1. Set your alarm half an hour earlier
Half an hour less sleep won’t make a huge difference to how tired you feel but with that extra time you can squeeze in a morning workout. Just a 20-minute run or at-home yoga practice will leave you feeling much better (and more alert) than if you’d snoozed the alarm all that time.
Regular meditation has been found to improve mood, energy levels and productivity, so taking 10 minutes out of your day to sit quietly could add more into it than you might imagine. Try to find a few minutes early in the day before your mind gets full of to-do list items.
3. Front-load your days, and weeks
Always do the hard things first, when you have the most energy. This might mean scheduling important meetings for first thing in the morning, or blocking off time to write reports early in the week. Save smaller, easier jobs, such as replying to emails, for later in the day and for Fridays, when your attention, and energy, is waning.
4. Work ‘smart not hard’
This sounds like a clever phrase but what it simply means is prioritise ruthlessly. Accept that you only have a set amount of hours in the day and gas in the tank and work out what are the most vital things to get done first. Anything else is a bonus.
5. Ditch perfectionism
Facebook COO Sheryl Sandberg advises that ‘done is better than perfect’. While it can be hard to accept that we can’t do absolutely everything to our exacting standards, in some cases, perfectionism can hinder a project. Be aware what standards are required and hit them. Don’t go above and beyond when it’s not necessary.

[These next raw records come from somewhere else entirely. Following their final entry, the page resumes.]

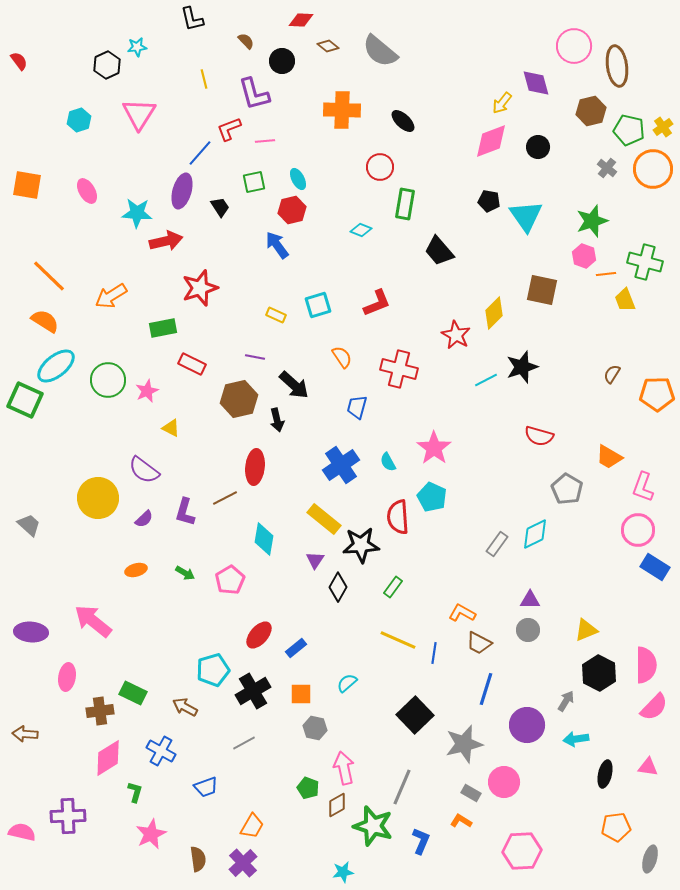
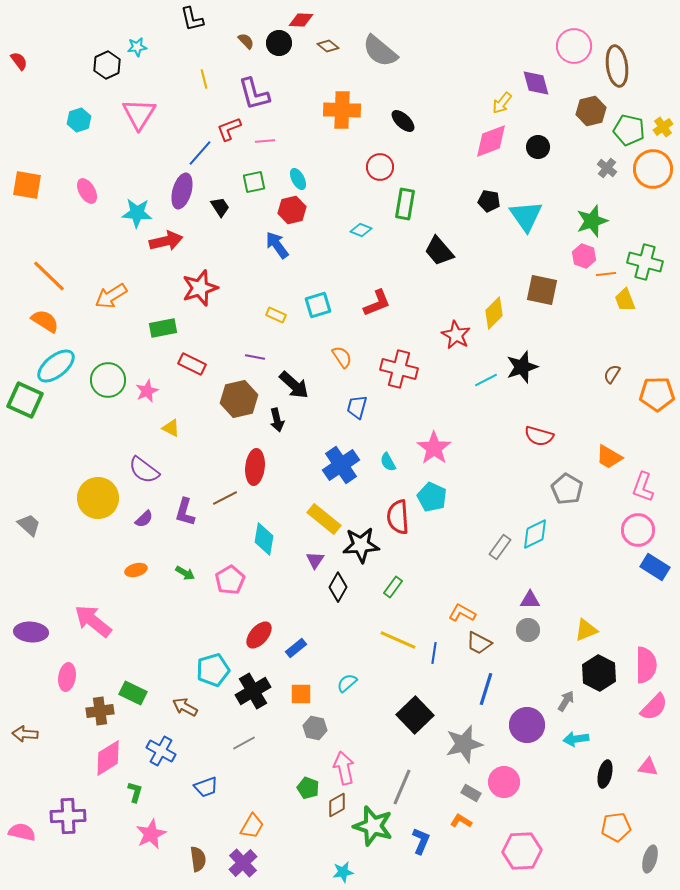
black circle at (282, 61): moved 3 px left, 18 px up
gray rectangle at (497, 544): moved 3 px right, 3 px down
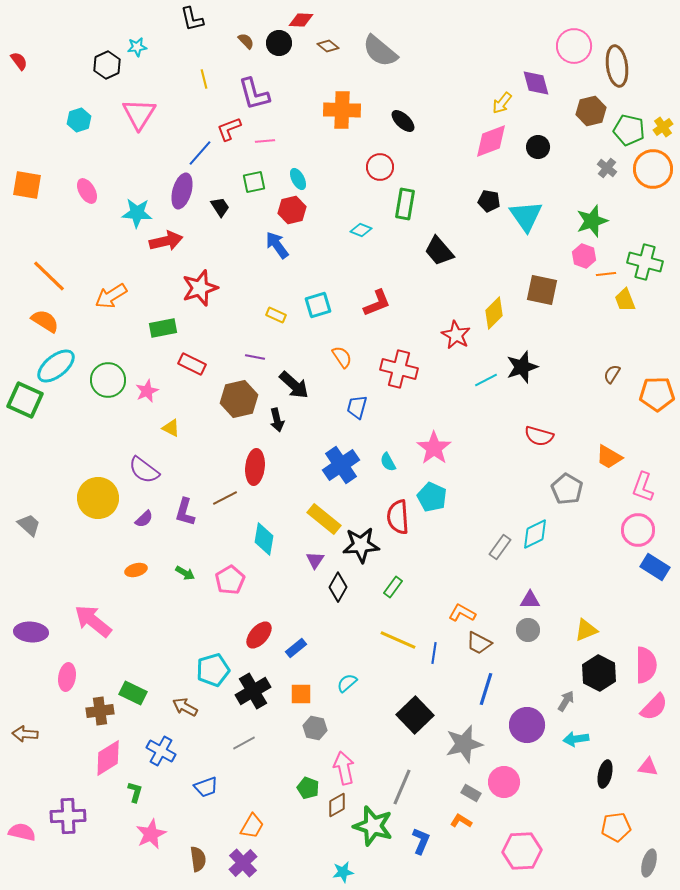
gray ellipse at (650, 859): moved 1 px left, 4 px down
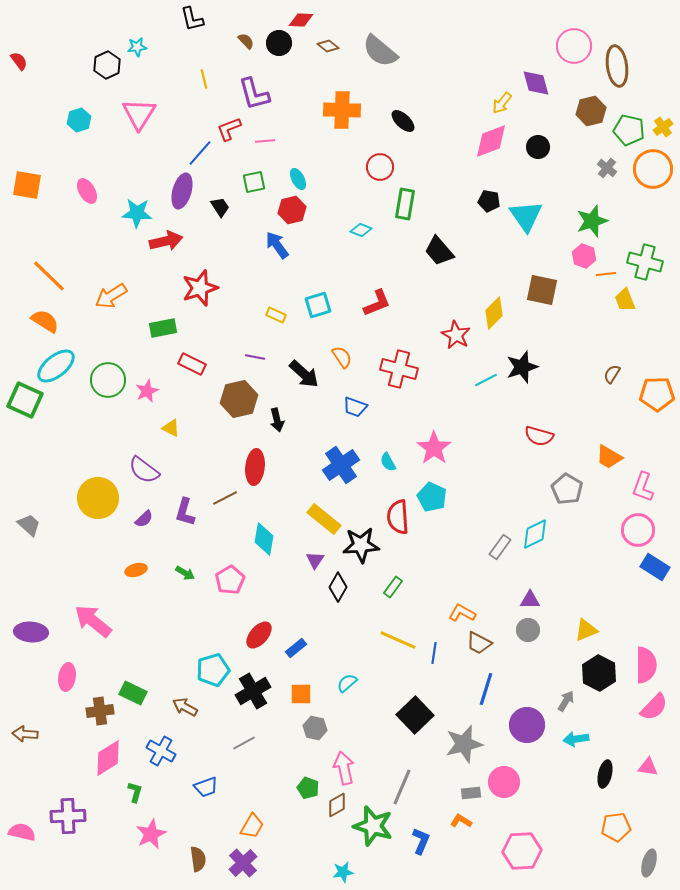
black arrow at (294, 385): moved 10 px right, 11 px up
blue trapezoid at (357, 407): moved 2 px left; rotated 85 degrees counterclockwise
gray rectangle at (471, 793): rotated 36 degrees counterclockwise
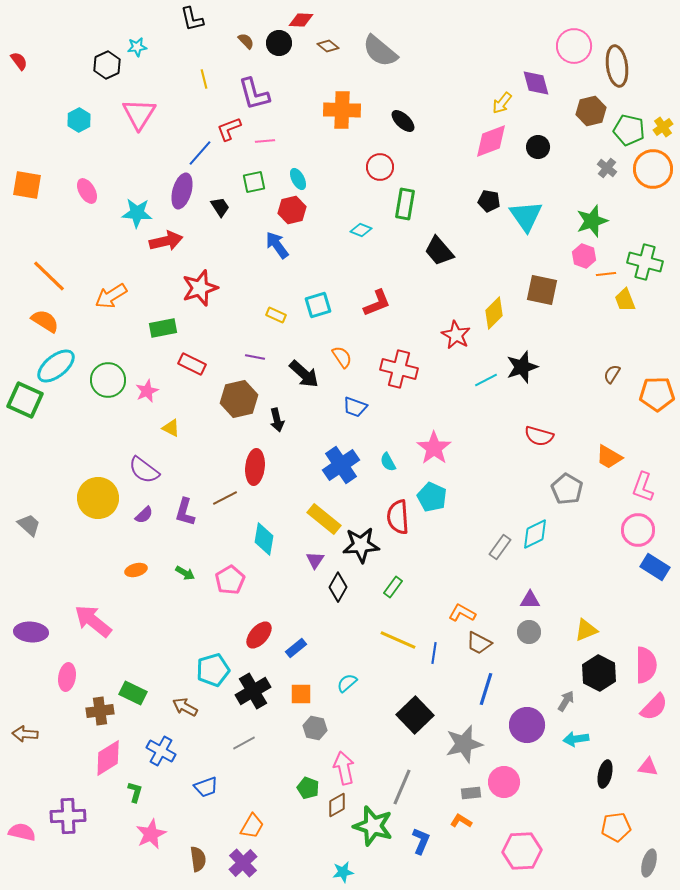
cyan hexagon at (79, 120): rotated 10 degrees counterclockwise
purple semicircle at (144, 519): moved 4 px up
gray circle at (528, 630): moved 1 px right, 2 px down
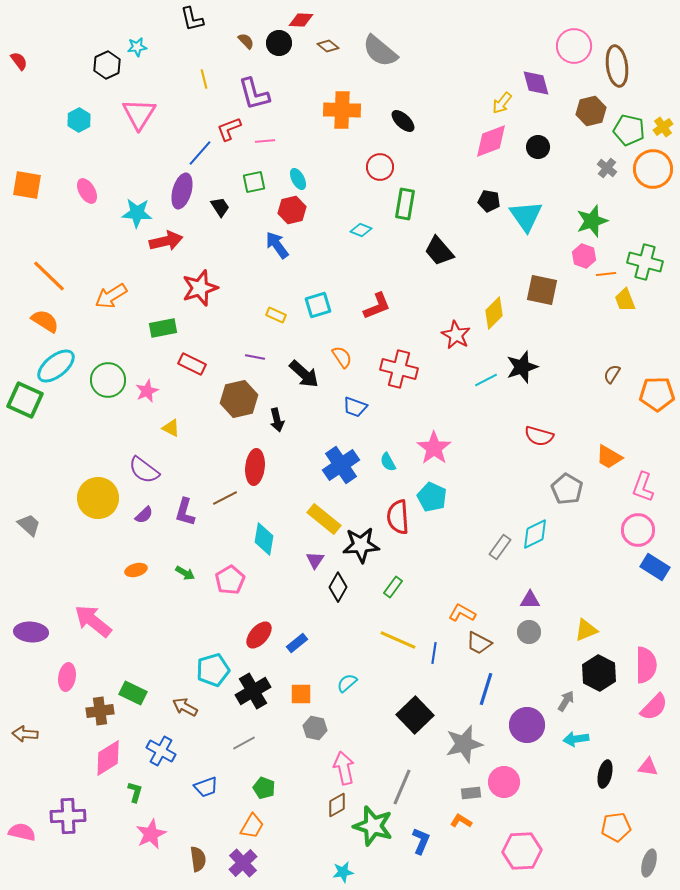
red L-shape at (377, 303): moved 3 px down
blue rectangle at (296, 648): moved 1 px right, 5 px up
green pentagon at (308, 788): moved 44 px left
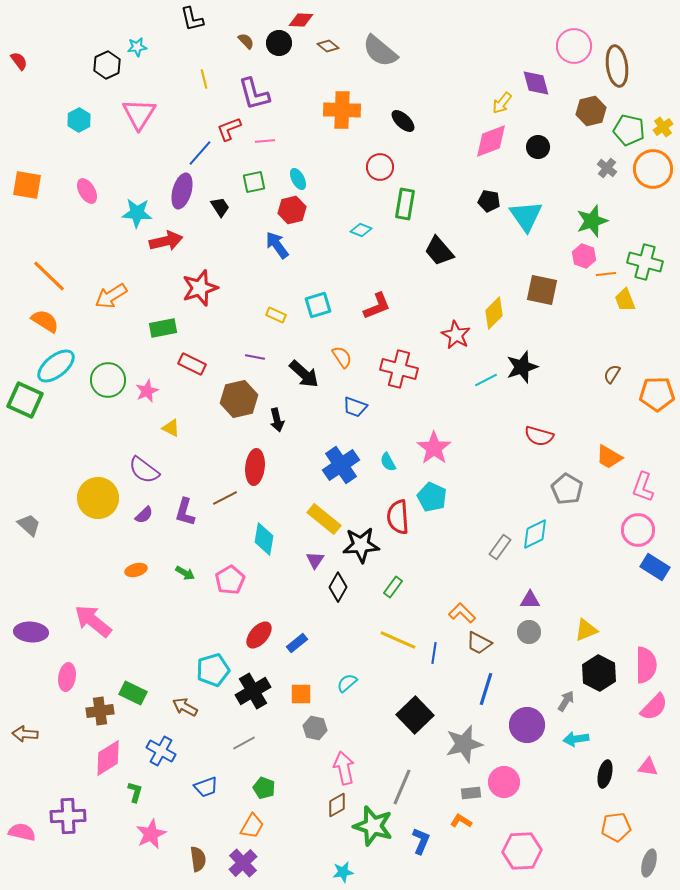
orange L-shape at (462, 613): rotated 16 degrees clockwise
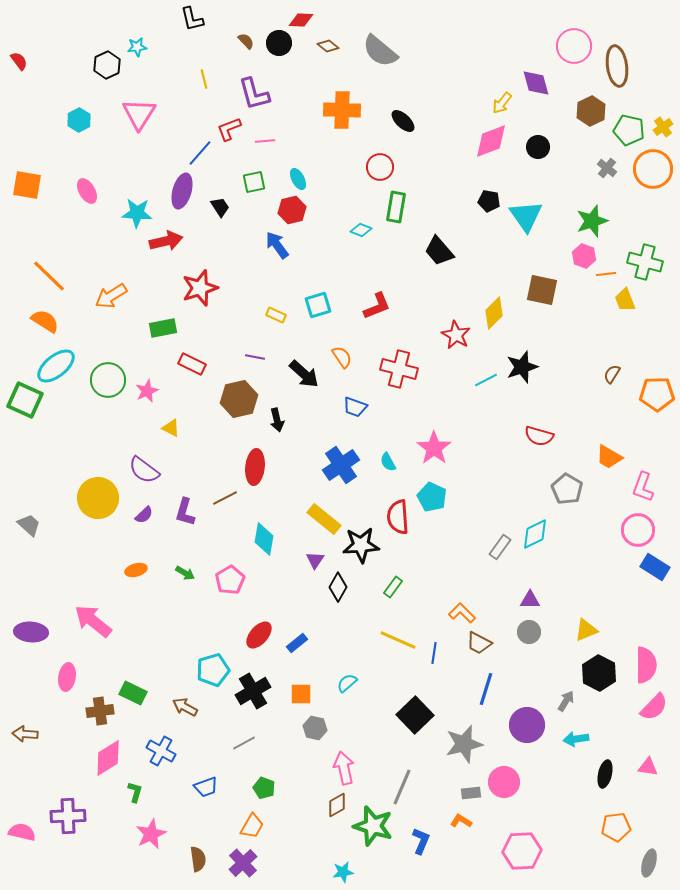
brown hexagon at (591, 111): rotated 12 degrees counterclockwise
green rectangle at (405, 204): moved 9 px left, 3 px down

6. Always take your lunch break
You might feel like there’s not enough time, but eating lunch al-desko is a false economy. Taking proper time out at lunch has been found to improve concentration and productivity for the rest of the day, so chances are you’ll get more done than if you slaved away all through lunchtime. From a physical perspective, it’s important too. Your eyes need a screen break and your body needs to stretch out.
7. Use your calendar wisely
Want to make sure you leave work on time? Block out the last half hour of each day on your calendar so you know you always have the last 30 minutes free to finish up anything important and plan for the next day. This ensures no one can accidentally push you into overtime, with a surprise last-minute meeting.
8. Schedule official family time
It’s easy to let our family relationships and friendships take a backseat when deadlines pile in, but they require work too, and it’s important to give them as much respect as your job. Take your loved ones seriously by scheduling in uninterrupted time with them.
9. Have switch-off time
It’s increasingly clear that we humans need to unplug. We’re not designed to be connected every waking hour and being glued to a screen is bad for our physical and mental health. Set strict no-tech time in the evening, after which you don’t check your phone.
10. Write a life grid
Sometimes we forget that work is not our entire lives. It isn’t who we are and it doesn’t have to define us or how we spend our time. To help you get everything in perspective, draw a square separated into nine boxes. In each box, write something that’s important in your life. One will be work, but the eight others are yours to play with.